Les cosmologistes doivent
donc tenter de "lire" dans les structures observées
dans le rayonnement cosmique l'état de l'Univers au moment du big
bang, 380 000 ans plus tôt : un exercice à haut risque,
surtout lorsque l'on songe que seuls 4,9 % de la matière-énergie de
l'Univers sont connus et compris aujourd'hui... Au fond, au delà du
succès technique magistral, et tout en appréciant comme de juste
les résultats scientifiques obtenus par Planck, on peut
difficilement échapper à la question : les cosmologistes
pourront-ils aller plus loin ? Oui, répondent-ils en cœur,
Planck n'a pas encore délivré tous ses résultats. La mesure de la
polarisation de la lumière du rayonnement fossile est peut-être
riche de découvertes. De même, de légers écarts à la théorie
des mesures de Planck pourraient, peut-être, ouvrir la voie à de
nouvelles découvertes, voire à la rupture dont rêvent les
physiciens.
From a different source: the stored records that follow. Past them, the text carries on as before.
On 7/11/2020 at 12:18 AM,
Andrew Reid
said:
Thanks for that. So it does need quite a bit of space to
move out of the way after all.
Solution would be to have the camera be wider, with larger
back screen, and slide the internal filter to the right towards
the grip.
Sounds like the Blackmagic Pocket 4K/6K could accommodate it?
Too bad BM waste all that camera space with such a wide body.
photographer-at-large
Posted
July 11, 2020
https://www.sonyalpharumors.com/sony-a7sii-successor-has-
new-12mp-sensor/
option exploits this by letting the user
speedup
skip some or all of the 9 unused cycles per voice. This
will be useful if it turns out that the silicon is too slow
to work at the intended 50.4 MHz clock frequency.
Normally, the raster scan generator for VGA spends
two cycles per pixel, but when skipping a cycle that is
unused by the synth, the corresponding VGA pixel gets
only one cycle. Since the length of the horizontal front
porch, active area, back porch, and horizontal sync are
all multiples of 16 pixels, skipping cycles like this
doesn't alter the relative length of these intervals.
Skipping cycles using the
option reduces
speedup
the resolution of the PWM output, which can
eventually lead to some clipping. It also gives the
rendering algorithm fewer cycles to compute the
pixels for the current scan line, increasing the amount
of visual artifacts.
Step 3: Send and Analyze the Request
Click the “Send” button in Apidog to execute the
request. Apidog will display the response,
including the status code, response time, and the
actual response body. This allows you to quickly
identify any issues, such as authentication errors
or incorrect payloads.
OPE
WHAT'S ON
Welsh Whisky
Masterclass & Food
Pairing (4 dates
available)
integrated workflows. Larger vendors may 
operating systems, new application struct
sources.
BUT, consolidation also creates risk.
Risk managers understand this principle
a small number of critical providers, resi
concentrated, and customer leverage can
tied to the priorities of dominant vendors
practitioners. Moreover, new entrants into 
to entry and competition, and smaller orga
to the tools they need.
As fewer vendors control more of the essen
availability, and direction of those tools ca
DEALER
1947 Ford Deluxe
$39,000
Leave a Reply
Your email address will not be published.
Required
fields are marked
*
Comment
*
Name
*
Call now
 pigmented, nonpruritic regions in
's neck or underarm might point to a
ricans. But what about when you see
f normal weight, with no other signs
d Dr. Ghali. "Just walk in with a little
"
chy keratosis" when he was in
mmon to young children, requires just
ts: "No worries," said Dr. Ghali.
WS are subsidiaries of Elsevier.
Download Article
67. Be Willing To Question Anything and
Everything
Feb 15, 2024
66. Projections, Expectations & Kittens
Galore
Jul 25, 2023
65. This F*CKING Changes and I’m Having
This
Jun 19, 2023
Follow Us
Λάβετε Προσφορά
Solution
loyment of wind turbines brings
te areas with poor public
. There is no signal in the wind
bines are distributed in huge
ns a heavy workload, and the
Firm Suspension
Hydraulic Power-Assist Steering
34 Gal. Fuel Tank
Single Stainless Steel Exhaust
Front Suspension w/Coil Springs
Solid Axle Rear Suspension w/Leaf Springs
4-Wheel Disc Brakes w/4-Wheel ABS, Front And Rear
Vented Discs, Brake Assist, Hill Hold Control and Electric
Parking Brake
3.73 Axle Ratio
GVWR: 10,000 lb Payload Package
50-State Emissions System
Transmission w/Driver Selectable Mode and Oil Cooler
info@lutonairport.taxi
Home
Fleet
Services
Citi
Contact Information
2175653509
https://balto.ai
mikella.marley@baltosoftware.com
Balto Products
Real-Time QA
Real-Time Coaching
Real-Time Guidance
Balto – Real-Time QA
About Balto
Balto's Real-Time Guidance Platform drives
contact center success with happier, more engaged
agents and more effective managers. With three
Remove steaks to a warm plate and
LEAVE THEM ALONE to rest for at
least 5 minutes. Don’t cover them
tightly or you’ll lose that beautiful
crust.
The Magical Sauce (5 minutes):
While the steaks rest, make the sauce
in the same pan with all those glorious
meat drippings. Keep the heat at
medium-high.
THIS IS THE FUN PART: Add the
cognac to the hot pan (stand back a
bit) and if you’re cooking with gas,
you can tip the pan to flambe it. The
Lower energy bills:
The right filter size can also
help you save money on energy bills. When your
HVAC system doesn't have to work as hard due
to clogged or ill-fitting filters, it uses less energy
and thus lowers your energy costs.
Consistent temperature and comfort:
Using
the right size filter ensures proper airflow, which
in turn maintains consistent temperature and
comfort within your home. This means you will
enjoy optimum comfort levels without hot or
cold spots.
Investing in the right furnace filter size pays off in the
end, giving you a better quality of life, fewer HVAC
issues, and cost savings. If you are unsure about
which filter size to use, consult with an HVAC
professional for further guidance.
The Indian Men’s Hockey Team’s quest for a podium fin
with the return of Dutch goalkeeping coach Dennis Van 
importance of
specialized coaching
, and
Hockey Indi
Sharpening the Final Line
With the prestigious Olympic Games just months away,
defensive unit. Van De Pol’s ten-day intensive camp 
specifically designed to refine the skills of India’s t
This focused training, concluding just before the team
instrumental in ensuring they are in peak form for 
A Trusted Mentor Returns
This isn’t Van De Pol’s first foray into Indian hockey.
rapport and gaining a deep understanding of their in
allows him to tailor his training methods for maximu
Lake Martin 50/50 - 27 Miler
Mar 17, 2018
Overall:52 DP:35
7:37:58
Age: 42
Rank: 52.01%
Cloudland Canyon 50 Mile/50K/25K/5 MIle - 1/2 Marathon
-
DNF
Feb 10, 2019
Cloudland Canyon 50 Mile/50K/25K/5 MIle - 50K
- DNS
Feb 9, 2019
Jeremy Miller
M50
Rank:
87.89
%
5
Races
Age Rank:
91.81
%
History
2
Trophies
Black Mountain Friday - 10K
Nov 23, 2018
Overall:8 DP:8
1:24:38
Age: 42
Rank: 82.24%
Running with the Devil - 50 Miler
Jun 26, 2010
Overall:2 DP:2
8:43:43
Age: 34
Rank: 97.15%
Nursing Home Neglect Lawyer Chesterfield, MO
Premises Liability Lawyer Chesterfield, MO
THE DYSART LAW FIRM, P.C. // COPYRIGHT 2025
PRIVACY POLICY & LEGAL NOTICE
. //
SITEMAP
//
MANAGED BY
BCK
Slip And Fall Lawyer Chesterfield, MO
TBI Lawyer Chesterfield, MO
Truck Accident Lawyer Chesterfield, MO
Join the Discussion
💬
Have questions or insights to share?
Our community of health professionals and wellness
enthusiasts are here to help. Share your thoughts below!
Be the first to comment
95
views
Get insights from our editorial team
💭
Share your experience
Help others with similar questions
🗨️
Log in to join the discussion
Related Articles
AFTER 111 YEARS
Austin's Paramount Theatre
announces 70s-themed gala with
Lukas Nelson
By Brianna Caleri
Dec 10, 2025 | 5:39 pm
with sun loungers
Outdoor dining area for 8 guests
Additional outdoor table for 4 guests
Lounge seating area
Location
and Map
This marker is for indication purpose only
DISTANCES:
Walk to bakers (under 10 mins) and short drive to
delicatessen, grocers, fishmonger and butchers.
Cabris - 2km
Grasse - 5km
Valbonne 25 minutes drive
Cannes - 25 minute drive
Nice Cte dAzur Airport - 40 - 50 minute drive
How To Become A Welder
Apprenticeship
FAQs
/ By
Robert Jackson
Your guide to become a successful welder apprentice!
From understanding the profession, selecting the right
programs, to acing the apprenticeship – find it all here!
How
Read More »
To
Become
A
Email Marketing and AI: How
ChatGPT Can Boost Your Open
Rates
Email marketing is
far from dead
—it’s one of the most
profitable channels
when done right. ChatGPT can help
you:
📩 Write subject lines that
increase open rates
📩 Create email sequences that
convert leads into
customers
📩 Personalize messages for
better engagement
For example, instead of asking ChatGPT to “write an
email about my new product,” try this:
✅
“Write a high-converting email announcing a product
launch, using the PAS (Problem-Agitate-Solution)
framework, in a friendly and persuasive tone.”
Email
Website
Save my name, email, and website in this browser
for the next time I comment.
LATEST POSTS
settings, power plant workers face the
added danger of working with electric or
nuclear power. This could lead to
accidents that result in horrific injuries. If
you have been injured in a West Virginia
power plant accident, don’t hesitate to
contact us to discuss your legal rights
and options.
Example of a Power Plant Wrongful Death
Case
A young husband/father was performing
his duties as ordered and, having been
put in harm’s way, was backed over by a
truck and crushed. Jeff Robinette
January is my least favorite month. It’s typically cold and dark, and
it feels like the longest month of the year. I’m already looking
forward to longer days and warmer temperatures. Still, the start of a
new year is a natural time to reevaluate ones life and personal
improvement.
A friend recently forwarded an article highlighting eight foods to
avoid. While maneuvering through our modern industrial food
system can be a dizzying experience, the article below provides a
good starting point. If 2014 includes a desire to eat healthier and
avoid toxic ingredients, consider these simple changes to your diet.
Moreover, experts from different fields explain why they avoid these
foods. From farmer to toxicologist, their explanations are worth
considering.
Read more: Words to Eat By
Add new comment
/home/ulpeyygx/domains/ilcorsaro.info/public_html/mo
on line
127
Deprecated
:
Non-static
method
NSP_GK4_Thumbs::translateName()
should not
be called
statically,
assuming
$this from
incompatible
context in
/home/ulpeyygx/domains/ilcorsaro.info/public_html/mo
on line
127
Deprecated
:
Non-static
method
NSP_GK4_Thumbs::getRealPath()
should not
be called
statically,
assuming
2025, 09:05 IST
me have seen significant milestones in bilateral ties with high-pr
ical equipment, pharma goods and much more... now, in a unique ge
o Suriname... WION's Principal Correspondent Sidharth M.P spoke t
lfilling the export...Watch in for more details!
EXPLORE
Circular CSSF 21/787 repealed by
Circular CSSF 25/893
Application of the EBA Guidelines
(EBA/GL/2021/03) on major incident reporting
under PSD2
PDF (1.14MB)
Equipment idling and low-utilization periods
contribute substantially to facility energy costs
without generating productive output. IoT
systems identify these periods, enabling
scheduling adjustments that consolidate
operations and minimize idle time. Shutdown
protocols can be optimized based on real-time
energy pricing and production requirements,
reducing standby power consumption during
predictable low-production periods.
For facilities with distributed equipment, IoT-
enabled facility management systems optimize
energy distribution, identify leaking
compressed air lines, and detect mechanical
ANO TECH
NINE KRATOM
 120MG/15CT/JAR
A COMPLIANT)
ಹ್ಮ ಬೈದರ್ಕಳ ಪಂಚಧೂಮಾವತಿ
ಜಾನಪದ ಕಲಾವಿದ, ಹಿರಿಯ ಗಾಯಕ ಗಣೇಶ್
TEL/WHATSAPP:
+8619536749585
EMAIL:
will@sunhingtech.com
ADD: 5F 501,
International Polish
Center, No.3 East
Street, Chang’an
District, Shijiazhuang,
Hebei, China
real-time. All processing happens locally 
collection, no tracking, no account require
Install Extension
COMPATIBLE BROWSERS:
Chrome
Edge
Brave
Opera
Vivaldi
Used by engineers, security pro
Car la peinture de l'Univers en majesté que nous offre
Planck cache mal le désarroi des scientifiques : étant trop
parfaite et trop conforme aux modèles attendus, elle n'ouvre,
aujourd'hui, sur rien de vraiment nouveau.

La matière et l'énergie
noires sont toujours aussi opaques, la relativité générale et la
mécanique quantique sont toujours aussi inconciliables, les théories
alternatives – théorie des cordes, gravitation quantique à
boucles, etc – toujours aussi inopérantes.

Signe plus fort encore
du trouble des chercheurs, certains d'entre eux considèrent
désormais que leurs théories n'exigent pas d'être confrontées aux
observations et confortées ou réfutées par elles – d'ailleurs,
elles ne le peuvent pas – et que leur élégance et leur cohérence
internes suffit.


Depuis
quatre siècles, avec les premières observations de Galilée, les
astronomes ont reculé les limites de l'Univers, dans l'espace et
dans le temps. Aujourd'hui, ils sont confrontés à une limite
spatio-temporelle indépassable, un horizon de la connaissance. La
nature, ironique, leur oppose un ciel, sphérique, qui évoque
irrésistiblement le cosmos clos des anciens.